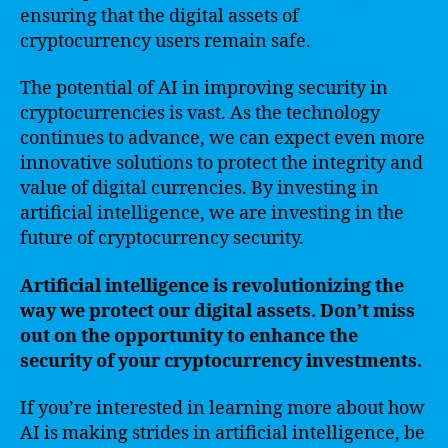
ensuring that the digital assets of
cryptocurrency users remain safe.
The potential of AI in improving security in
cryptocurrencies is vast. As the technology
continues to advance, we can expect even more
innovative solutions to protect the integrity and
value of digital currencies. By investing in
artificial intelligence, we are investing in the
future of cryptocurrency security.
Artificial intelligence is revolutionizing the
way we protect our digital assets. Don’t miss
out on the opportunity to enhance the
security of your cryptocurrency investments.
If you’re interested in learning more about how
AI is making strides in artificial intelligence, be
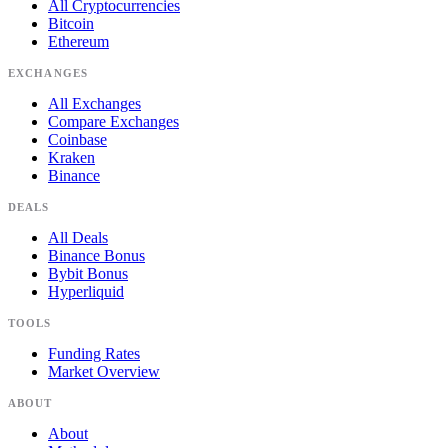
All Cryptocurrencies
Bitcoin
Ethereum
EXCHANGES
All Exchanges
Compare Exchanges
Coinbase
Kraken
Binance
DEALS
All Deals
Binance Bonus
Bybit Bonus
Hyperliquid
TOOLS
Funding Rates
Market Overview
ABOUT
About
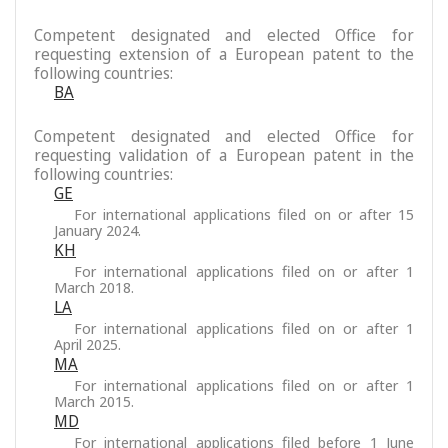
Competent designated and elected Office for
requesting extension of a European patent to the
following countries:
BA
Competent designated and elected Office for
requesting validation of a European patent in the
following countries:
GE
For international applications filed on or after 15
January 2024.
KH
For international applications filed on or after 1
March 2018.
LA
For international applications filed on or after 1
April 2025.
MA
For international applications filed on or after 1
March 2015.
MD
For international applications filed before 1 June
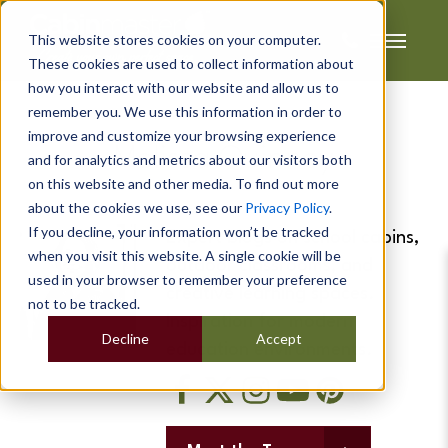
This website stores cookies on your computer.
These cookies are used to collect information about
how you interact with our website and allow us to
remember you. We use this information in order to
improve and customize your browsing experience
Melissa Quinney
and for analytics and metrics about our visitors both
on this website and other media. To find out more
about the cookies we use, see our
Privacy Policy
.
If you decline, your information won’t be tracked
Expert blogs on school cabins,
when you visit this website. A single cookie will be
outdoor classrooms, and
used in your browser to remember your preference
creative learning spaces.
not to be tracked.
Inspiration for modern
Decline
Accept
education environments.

--*--

- [ASSIGNED TASK]
If a picture falls within the span, leave it out, and reproduce exactly the lines from the one containing "All Exchanges" through the end of the material, and no others.

- [SOLUTION TO THIS PROBLEM]
All Exchanges
Compare Exchanges
Coinbase
Kraken
Binance
DEALS
All Deals
Binance Bonus
Bybit Bonus
Hyperliquid
TOOLS
Funding Rates
Market Overview
ABOUT
About
Competent designated and elected Office for
requesting extension of a European patent to the
following countries:
BA
Competent designated and elected Office for
requesting validation of a European patent in the
following countries:
GE
For international applications filed on or after 15
January 2024.
KH
For international applications filed on or after 1
March 2018.
LA
For international applications filed on or after 1
April 2025.
MA
For international applications filed on or after 1
March 2015.
MD
For international applications filed before 1 June
This website stores cookies on your computer.
These cookies are used to collect information about
how you interact with our website and allow us to
remember you. We use this information in order to
improve and customize your browsing experience
Melissa Quinney
and for analytics and metrics about our visitors both
on this website and other media. To find out more
about the cookies we use, see our
Privacy Policy
.
If you decline, your information won’t be tracked
Expert blogs on school cabins,
when you visit this website. A single cookie will be
outdoor classrooms, and
used in your browser to remember your preference
creative learning spaces.
not to be tracked.
Inspiration for modern
Decline
Accept
education environments.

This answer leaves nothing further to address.